(Information supplied Opens)
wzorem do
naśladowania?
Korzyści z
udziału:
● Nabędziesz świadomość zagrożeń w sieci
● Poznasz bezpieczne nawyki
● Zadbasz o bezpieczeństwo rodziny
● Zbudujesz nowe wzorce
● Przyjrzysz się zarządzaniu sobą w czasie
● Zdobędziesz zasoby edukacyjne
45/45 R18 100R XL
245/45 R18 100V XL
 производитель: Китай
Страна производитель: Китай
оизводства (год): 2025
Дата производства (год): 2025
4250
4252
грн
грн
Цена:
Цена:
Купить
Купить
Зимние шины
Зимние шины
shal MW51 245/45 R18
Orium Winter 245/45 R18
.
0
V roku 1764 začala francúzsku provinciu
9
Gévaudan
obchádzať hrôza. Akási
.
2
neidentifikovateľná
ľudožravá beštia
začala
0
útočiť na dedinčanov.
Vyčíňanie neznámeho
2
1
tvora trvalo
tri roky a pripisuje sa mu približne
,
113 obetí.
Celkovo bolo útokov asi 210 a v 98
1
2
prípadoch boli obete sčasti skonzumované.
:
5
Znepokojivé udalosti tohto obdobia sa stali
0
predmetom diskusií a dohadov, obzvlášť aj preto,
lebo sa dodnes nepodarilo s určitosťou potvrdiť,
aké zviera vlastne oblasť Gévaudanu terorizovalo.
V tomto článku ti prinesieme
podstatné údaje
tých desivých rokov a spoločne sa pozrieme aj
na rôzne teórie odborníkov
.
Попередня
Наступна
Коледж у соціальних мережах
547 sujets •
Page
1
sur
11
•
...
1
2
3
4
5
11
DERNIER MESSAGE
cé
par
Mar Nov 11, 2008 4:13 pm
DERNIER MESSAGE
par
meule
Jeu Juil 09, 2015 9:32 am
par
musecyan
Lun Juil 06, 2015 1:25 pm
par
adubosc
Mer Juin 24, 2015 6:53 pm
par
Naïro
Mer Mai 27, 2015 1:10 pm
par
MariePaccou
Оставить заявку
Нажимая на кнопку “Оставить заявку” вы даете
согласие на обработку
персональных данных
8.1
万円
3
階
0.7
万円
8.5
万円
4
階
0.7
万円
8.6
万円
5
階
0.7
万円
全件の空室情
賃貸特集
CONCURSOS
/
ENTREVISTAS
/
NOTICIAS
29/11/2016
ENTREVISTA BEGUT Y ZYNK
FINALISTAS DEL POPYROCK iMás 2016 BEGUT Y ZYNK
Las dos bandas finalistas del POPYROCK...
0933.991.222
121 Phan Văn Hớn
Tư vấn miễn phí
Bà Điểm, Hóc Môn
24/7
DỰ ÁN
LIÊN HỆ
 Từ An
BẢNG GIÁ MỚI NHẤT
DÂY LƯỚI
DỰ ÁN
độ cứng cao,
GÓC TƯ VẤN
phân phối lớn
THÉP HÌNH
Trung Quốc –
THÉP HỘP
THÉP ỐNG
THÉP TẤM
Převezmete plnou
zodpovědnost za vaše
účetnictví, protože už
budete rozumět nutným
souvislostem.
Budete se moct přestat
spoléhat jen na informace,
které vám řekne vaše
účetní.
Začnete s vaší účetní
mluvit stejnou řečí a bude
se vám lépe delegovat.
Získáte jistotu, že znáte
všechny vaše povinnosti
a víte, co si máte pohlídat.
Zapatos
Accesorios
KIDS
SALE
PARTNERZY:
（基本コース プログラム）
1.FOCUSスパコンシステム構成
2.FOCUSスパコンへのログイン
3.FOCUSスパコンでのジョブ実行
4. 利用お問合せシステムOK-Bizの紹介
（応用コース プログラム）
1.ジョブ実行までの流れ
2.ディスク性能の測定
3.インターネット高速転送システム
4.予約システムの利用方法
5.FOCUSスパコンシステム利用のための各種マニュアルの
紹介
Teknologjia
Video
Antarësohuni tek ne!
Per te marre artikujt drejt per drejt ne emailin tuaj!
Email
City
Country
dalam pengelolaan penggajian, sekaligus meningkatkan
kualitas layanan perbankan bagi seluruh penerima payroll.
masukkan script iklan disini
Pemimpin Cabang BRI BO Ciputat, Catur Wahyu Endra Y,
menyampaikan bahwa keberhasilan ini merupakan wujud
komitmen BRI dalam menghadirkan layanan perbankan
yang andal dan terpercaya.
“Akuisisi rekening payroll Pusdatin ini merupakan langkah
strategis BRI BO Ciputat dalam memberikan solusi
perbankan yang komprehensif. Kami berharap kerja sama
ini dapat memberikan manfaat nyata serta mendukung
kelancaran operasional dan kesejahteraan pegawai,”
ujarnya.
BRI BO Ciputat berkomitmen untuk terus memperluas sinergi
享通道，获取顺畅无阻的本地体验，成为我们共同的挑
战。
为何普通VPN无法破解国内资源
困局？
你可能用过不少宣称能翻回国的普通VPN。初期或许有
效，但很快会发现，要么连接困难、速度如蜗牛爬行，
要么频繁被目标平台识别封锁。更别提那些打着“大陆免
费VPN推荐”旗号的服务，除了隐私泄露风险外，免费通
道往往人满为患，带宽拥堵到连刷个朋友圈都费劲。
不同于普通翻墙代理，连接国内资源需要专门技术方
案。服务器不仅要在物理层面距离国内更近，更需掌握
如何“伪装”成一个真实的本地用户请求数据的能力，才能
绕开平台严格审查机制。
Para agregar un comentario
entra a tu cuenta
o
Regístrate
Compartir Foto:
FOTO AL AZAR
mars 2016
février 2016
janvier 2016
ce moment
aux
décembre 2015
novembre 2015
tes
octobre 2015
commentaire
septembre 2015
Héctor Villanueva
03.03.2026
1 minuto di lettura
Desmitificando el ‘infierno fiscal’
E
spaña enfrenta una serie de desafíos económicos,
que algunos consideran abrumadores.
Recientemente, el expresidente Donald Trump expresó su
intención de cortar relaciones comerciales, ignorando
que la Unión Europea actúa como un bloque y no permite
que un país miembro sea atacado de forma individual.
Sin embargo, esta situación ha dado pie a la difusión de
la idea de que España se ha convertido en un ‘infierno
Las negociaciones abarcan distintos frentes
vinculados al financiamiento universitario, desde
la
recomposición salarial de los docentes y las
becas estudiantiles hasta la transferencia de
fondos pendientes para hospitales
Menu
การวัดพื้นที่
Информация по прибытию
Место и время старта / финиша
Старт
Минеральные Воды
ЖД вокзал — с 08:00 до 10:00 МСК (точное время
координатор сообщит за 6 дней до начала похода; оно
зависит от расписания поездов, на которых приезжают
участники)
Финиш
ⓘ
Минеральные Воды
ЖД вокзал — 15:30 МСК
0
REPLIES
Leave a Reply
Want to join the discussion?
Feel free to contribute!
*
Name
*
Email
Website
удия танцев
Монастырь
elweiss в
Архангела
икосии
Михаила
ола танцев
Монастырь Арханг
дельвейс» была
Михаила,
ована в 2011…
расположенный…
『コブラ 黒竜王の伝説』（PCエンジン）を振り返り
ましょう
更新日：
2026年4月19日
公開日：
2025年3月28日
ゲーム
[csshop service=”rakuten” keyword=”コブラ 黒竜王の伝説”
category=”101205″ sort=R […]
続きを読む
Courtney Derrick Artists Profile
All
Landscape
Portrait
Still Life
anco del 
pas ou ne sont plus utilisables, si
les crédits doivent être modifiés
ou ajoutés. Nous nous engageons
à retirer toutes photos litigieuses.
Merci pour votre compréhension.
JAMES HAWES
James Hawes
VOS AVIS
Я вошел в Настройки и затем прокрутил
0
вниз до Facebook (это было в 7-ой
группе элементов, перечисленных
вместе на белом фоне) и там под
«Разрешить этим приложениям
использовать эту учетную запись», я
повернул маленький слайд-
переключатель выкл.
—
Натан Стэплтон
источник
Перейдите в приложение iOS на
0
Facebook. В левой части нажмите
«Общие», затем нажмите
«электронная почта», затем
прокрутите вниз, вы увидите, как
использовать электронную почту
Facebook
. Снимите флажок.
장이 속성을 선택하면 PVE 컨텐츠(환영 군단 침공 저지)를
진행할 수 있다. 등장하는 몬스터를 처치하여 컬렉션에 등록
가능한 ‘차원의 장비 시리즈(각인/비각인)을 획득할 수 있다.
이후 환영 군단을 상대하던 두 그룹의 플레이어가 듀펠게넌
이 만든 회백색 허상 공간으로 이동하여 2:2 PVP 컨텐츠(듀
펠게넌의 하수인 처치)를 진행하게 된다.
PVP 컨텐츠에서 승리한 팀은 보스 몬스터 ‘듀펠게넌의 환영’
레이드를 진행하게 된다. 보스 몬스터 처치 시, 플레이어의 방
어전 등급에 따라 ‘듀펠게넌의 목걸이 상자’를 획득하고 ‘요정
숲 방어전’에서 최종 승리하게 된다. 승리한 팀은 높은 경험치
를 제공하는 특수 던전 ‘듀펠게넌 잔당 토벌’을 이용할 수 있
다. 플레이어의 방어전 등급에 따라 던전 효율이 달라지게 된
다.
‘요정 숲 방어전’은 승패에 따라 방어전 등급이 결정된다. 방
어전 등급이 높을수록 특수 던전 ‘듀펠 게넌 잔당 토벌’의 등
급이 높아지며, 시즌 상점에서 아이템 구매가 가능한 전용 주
(Information supplied Closes)
What is needed.
Looking through the data above, copy out each line in which the string "Juil" occurs.

Solved exercise.
Jeu Juil 09, 2015 9:32 am
Lun Juil 06, 2015 1:25 pm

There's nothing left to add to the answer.